Maternal Adaptation in Pregnancy Notes

Maternal Adaptation in Pregnancy

Metabolic System Changes in Pregnancy

  • Anabolic State: Pregnancy is characterized by an anabolic state.

  • Basal Metabolic Rate (BMR):

    • Increases by 10-20% during pregnancy.

  • Oxygen Consumption:

    • Increases by 20% during pregnancy.

    • Increases by 40-60% during lactation.

Calcium Metabolism

  • Calcium Forms:

    • Ionized Calcium: Remains normal during pregnancy.

    • Non-ionized Calcium: Decreases during pregnancy, leading to an overall decrease in calcium levels.

  • Fetal Dependency:

    • The fetus depends on the mother for glucose, calcium, and thyroxine.

  • Hormonal Changes:

    • Vitamin D levels increase to enhance calcium absorption.

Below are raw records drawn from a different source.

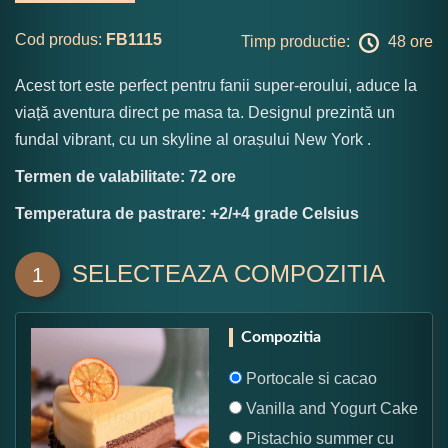
Cod produs:
FB1115
Timp productie:
48 ore
Acest tort este perfect pentru fanii super-eroului, aduce la
viață aventura direct pe masa ta. Designul prezintă un
fundal vibrant, cu un skyline al orașului New York .
Termen de valabilitate: 72 ore
Temperatura de pastrare: +2/+4 grade Celsius
SELECTEAZA COMPOZITIA
1
Compozitia
Portocale si cacao
Vanilla and Yogurt Cake
Pistachio summer cu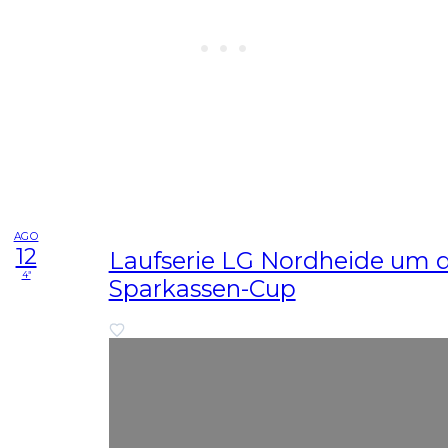
AGO
12
Laufserie LG Nordheide um 
4ª
Sparkassen-Cup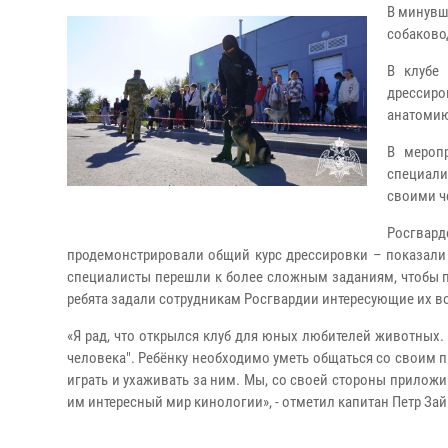
В минувш
собаково
В клубе
дрессиро
анатомию
В меропр
специали
своими ч
Росгвар
продемонстрировали общий курс дрессировки – показали
специалисты перешли к более сложным заданиям, чтобы п
ребята задали сотрудникам Росгвардии интересующие их в
«Я рад, что открылся клуб для юных любителей животных.
человека". Ребёнку необходимо уметь общаться со своим п
играть и ухаживать за ним. Мы, со своей стороны приложи
им интересный мир кинологии», - отметил капитан Петр Зай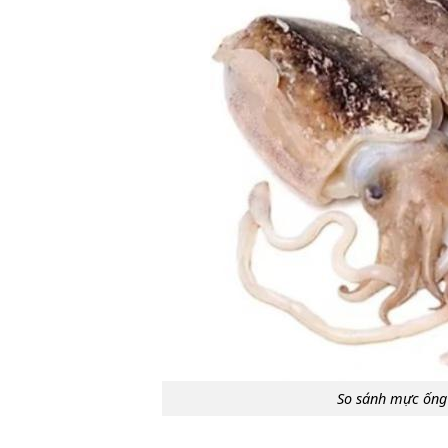
So sánh mực ống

    • Calcitonin levels increase.

    • Parathyroid hormone (PTH) levels:

      • Decrease in early trimesters.

      • Increase in late trimesters.

  • Vitamin D Requirement:

    • 10 micrograms (400 international units) per day.

  • Calcium Requirement:

    • Increases to 1200 milligrams per day.

Carbohydrate Metabolism

  • Insulin Resistance:

    • Pregnancy induces insulin resistance to ensure glucose availability for the fetus.

    • Hormonal Influence:

      • Human placental lactogen (HPL) is the primary hormone responsible.

      • Estrogen, progesterone, and cortisol also contribute.

    • Maximum insulin resistance occurs between 24-28 weeks of pregnancy.

  • Diabetogenic State:

    • Pregnancy is considered a diabetogenic state due to insulin resistance, potentially leading to gestational diabetes.

  • Glucose Transport:

    • Glucose is transported to the fetus via facilitated diffusion using GLUT3 and GLUT1 transporters.

  • Glucose Level Fluctuations:

    • Fasting State: Hypoglycemia occurs as the fetus consumes maternal glucose.

    • Postprandial State: Hyperglycemia occurs due to insulin resistance.

  • Fasting Advice:

    • Pregnant women should avoid fasting to maintain stable glucose levels for the fetus.

  • Insulin Secretion:

    • Despite insulin resistance, insulin secretion increases during pregnancy.

  • Glycosuria:

    • Glycosuria is physiological during pregnancy.

    • Urine glucose levels are not reliable for diagnosing diabetes in pregnancy.

  • Proteinuria and Lactourea:

    • Proteinuria is always abnormal and may indicate pregnancy-induced hypertension (PIH).

    • Lactourea is physiological during breastfeeding.

Skin Changes in Pregnancy

  • Hormonal Influence: Skin changes are primarily due to increased estrogen, except for basal body temperature which is influenced by progesterone.

  • Linea Nigra:

    • A blue-black line extending from the xiphisternum to the pubic symphysis.

    • Caused by increased melanocyte-stimulating hormone due to increased estrogen.

  • Striae Gravidarum:

    • Stretch marks.

    • Pink during the current pregnancy.

    • Silvery white in previous pregnancies (striae albicans).

  • Chloasma Gravidarum:

    • Hyperpigmentation on the cheek area, also known as the pregnancy mask.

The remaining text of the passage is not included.